ByteDance reportedly receives $20 billion offer for TikTok from rival Triller

TikTok rival Triller and investment firm Centricus Asset Management have reportedly made a $20 billion offer for the video-sharing app, joining a list of suitors that includes software giant Oracle and a partnership between Microsoft and Walmart.

Triller and Centricus are looking to acquire the assets of TikTok not just in the U.S., but also in Australia, India, and New Zealand, Bloomberg reported, citing a source familiar with the matter.

The legitimacy of the report remains in question, as while a Centricus representative confirmed the offer to Bloomberg, TikTok and parent ByteDance have denied that it exists to both Bloomberg and Reuters.

Triller’s executive chairman Bobby Sarnevesht said TikTok was not involved in the talks as it was speaking directly with ByteDance chairman Zhang Yiming.

“We submitted an offer directly to the chairman of ByteDance through Centricus, and have confirmation it was received and is under consideration by him,” Sarnevesht told Reuters.

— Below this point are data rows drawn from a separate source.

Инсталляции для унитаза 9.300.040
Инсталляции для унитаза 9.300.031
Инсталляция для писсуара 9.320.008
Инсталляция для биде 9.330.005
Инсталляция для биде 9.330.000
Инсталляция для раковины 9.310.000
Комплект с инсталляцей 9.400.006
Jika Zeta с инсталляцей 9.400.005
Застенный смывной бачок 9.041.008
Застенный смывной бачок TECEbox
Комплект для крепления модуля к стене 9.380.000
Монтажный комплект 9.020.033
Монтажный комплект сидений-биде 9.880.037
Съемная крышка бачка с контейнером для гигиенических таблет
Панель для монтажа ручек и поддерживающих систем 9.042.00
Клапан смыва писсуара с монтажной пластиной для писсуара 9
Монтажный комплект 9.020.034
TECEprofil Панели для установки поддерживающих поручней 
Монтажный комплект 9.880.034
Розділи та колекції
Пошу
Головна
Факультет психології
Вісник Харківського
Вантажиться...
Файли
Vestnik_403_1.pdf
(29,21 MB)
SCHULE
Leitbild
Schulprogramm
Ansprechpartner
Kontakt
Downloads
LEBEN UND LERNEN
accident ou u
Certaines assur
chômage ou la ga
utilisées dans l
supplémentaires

ByteDance, however, said that it was also unaware of an offer from Triller and Centricus.

The offer will reportedly be funded by Centricus, with TikTok to be run by Triller executives if it comes out on top. However, like with the questions surrounding Twitter‘s rumored bid, it remains unclear how Centricus will secure the necessary resources as it only has $27 billion in assets.

Digital Trends has reached out to TikTok to try to gain clarity over the legitimacy of the offer from Triller and Centricus, and we will update this article as soon as we hear back.

Trump vs. TikTok

President Donald Trump gave ByteDance until November 12 to sell the U.S. assets of TikTok. The executive order also requires ByteDance to destroy all the user data acquired by TikTok and its predecessor Musical.ly.

TikTok, meanwhile, has filed a lawsuit against Trump’s executive order that will ban the app from conducting business in the U.S. The company behind the popular video-sharing app, however, will have to deal with its dispute with Trump without Kevin Mayer, who stepped down as CEO just three months after taking up the position.